According to their press release, Vinnie & the Stardüsters (umlaut and all) are a “power-rhumba parody trio from Minneapolis, MN.” This terse description really doesn’t do these three chuckleheads justice, since there’s nary a trace of rhumba to be found. What the listener will discover on their Gourmandizer debut, Novelty Music For Casual Sex (or is it Casual Music For Novelty Sex?), are some gut-busting guffaws as these Minnesota misfits slice and dice popular favorites into barely recognizable mutant hybrids fueled by bad intent and random enthusiasm.

Be warned that some of this madness borders on serious all-appendage wanking (particularly the extended “Phone Messages” section covering tracks 14-29), but also take into consideration that the remainder of the CD will likely have the twisted among you groping for a moist towelette for cleansing after bouts of uncontrolled laughter result in soiled underpants.
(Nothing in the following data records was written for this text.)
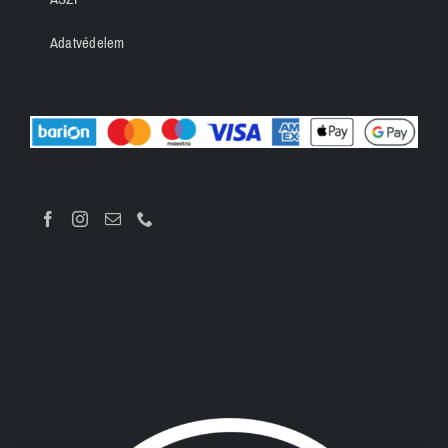
Adatvédelem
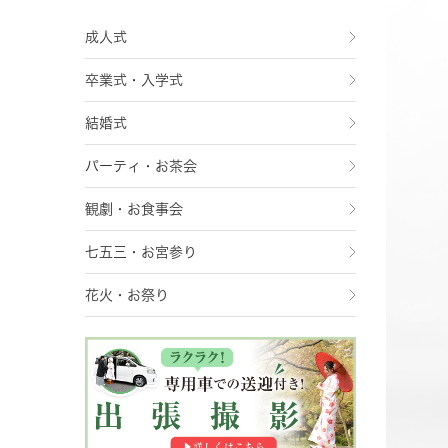
成人式
卒業式・入学式
結婚式
パーティ・お茶会
観劇・お食事会
七五三・お宮参り
花火・お祭り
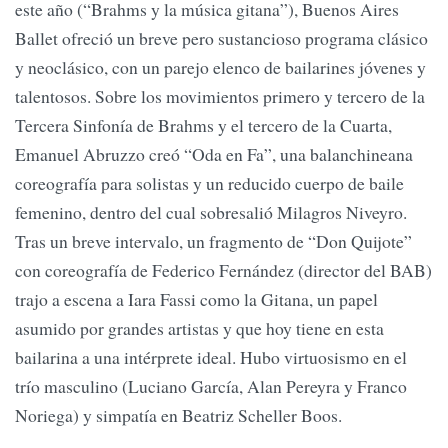
este año (“Brahms y la música gitana”), Buenos Aires
Ballet ofreció un breve pero sustancioso programa clásico
y neoclásico, con un parejo elenco de bailarines jóvenes y
talentosos. Sobre los movimientos primero y tercero de la
Tercera Sinfonía de Brahms y el tercero de la Cuarta,
Emanuel Abruzzo creó “Oda en Fa”, una balanchineana
coreografía para solistas y un reducido cuerpo de baile
femenino, dentro del cual sobresalió Milagros Niveyro.
Tras un breve intervalo, un fragmento de “Don Quijote”
con coreografía de Federico Fernández (director del BAB)
trajo a escena a Iara Fassi como la Gitana, un papel
asumido por grandes artistas y que hoy tiene en esta
bailarina a una intérprete ideal. Hubo virtuosismo en el
trío masculino (Luciano García, Alan Pereyra y Franco
Noriega) y simpatía en Beatriz Scheller Boos.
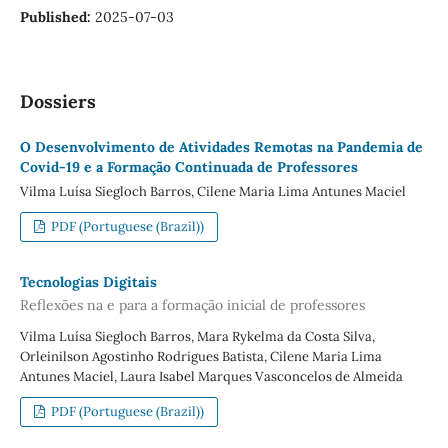
Published:
2025-07-03
Dossiers
O Desenvolvimento de Atividades Remotas na Pandemia de
Covid-19 e a Formação Continuada de Professores
Vilma Luísa Siegloch Barros, Cilene Maria Lima Antunes Maciel
PDF (Portuguese (Brazil))
Tecnologias Digitais
Reflexões na e para a formação inicial de professores
Vilma Luísa Siegloch Barros, Mara Rykelma da Costa Silva,
Orleinilson Agostinho Rodrigues Batista, Cilene Maria Lima
Antunes Maciel, Laura Isabel Marques Vasconcelos de Almeida
PDF (Portuguese (Brazil))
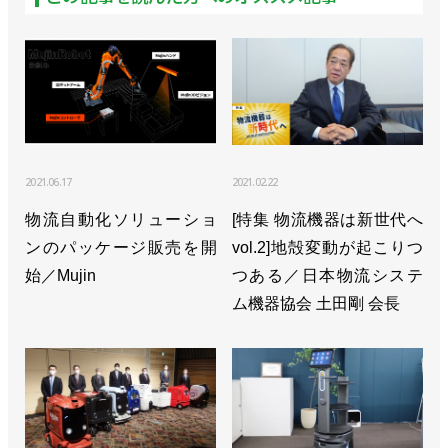
2021.06.17
2021.02.22
物流自動化ソリューショ
[特集 物流機器は新世代へ
ンのパッケージ販売を開
vol.2]地殻変動が起こりつ
始／Mujin
つある／日本物流システ
ム機器協会 土田剛 会長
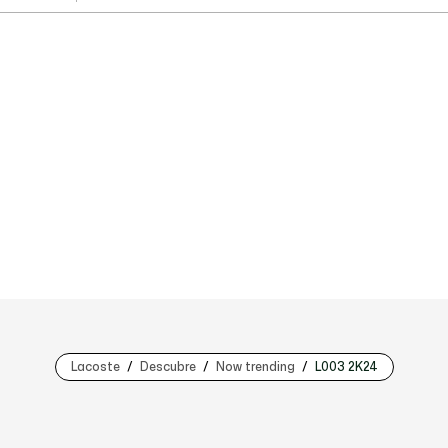
Lacoste
Descubre
Now trending
L003 2K24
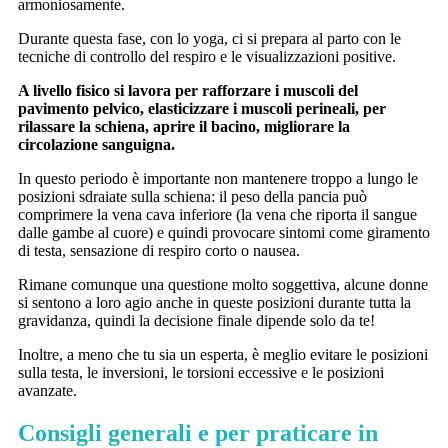
armoniosamente.
Durante questa fase, con lo yoga, ci si prepara al parto con le
tecniche di controllo del respiro e le visualizzazioni positive.
A livello fisico si lavora per rafforzare i muscoli del
pavimento pelvico, elasticizzare i muscoli perineali, per
rilassare la schiena, aprire il bacino, migliorare la
circolazione sanguigna.
In questo periodo è importante non mantenere troppo a lungo le
posizioni sdraiate sulla schiena: il peso della pancia può
comprimere la vena cava inferiore (la vena che riporta il sangue
dalle gambe al cuore) e quindi provocare sintomi come giramento
di testa, sensazione di respiro corto o nausea.
Rimane comunque una questione molto soggettiva, alcune donne
si sentono a loro agio anche in queste posizioni durante tutta la
gravidanza, quindi la decisione finale dipende solo da te!
Inoltre, a meno che tu sia un esperta, è meglio evitare le posizioni
sulla testa, le inversioni, le torsioni eccessive e le posizioni
avanzate.
Consigli generali e per praticare in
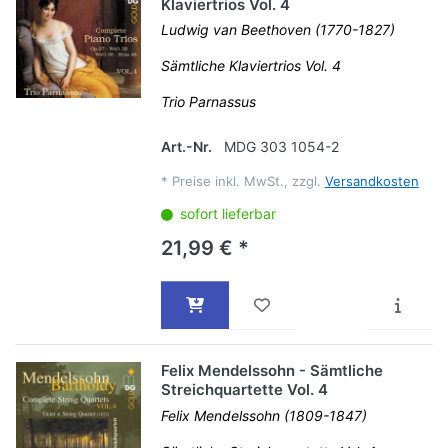
Klaviertrios Vol. 4
Ludwig van Beethoven (1770-1827)
Sämtliche Klaviertrios Vol. 4
Trio Parnassus
Art.-Nr.
MDG 303 1054-2
*
Preise inkl. MwSt., zzgl.
Versandkosten
sofort lieferbar
21,99 € *
Felix Mendelssohn - Sämtliche
Streichquartette Vol. 4
Felix Mendelssohn (1809-1847)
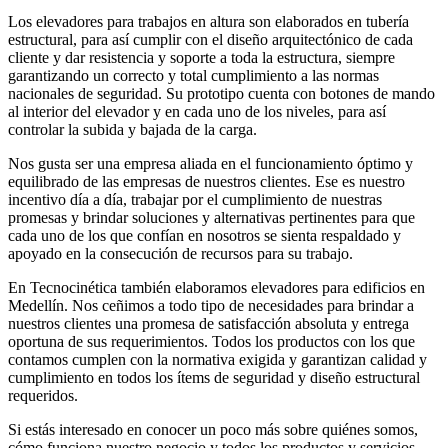
Los elevadores para trabajos en altura son elaborados en tubería
estructural, para así cumplir con el diseño arquitectónico de cada
cliente y dar resistencia y soporte a toda la estructura, siempre
garantizando un correcto y total cumplimiento a las normas
nacionales de seguridad. Su prototipo cuenta con botones de mando
al interior del elevador y en cada uno de los niveles, para así
controlar la subida y bajada de la carga.
Nos gusta ser una empresa aliada en el funcionamiento óptimo y
equilibrado de las empresas de nuestros clientes. Ese es nuestro
incentivo día a día, trabajar por el cumplimiento de nuestras
promesas y brindar soluciones y alternativas pertinentes para que
cada uno de los que confían en nosotros se sienta respaldado y
apoyado en la consecución de recursos para su trabajo.
En Tecnocinética también elaboramos elevadores para edificios en
Medellín. Nos ceñimos a todo tipo de necesidades para brindar a
nuestros clientes una promesa de satisfacción absoluta y entrega
oportuna de sus requerimientos. Todos los productos con los que
contamos cumplen con la normativa exigida y garantizan calidad y
cumplimiento en todos los ítems de seguridad y diseño estructural
requeridos.
Si estás interesado en conocer un poco más sobre quiénes somos,
cómo funciona nuestro negocio y todos los productos y servicios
From the barn-burning opener, “Sesame Street/An LA Woman,” to the it’s-fun-to-be-filthy closer, “XXXMas Song (I Saw Mommy Fisting Santa Claus),” there’s something here to offend everyone.

Not as annoying as “Weird Al” Yankovic, nor quite as whiny as the Dead Milkmen, Vinnie & the Stardüsters’ saving grace is their wanton wallowing in political incorrectness. And although an admonition on the CD label states “File under Hüsker Dü,” Vinnie & the Stardüsters are closer in spirit and execution to Hüsker Doo Doo – and that’s a stool sample of an entirely different color. – David D. Duncan



Fear of Pop, Volume 1 (550 Music/Sony)

Now here’s a vanity pro- ject that’s actually worth the trouble that went into it. Popmeister Ben Folds (leader of that clever trio, Ben Folds Five) has rounded up some of his favorite partners in crime (including Fleming McWilliams and John Mark Painter, otherwise known as Fleming & John) and some seriously insignificant material and unleashed the results under the banner of Fear of Pop. This all-new arrangement manages to be alternately funky and funny, and occasionally the two merge for a highly entertaining listening experience.

The bulk of Volume 1 is predominantly snappy instrumentals, but the voices that are heard are most unusual ones. Foremost among them is none other than William Shatner, delivering his patented overblown rendition (remember the excruciating 1968 classic, The Transformed Man?) to great comedic effect on “In Love” and “Still In Love.” Folds and crew veer dangerously into Soul Coughing territory with “I Paid My Money.” The spoken introduction to “Rubber Sled” features the Ben Folds Five surprise smash, “Brick,” being played at 78 rpm in the background, proving that Mr. Folds is refreshingly not above making fun of himself.

Three cheers for batty Ben Folds and his unpretentious “Fear of Pop.” From the CD’s disturbing David Bethell silhouette imagery (particularly the contemplative onanistic heat-packin’ cowpoke on the back cover) to the playfully silly sounds within, Volume 1 of Fear of Pop emerges as a clear winner, deserving of future frivolous volumes. – D.D.D.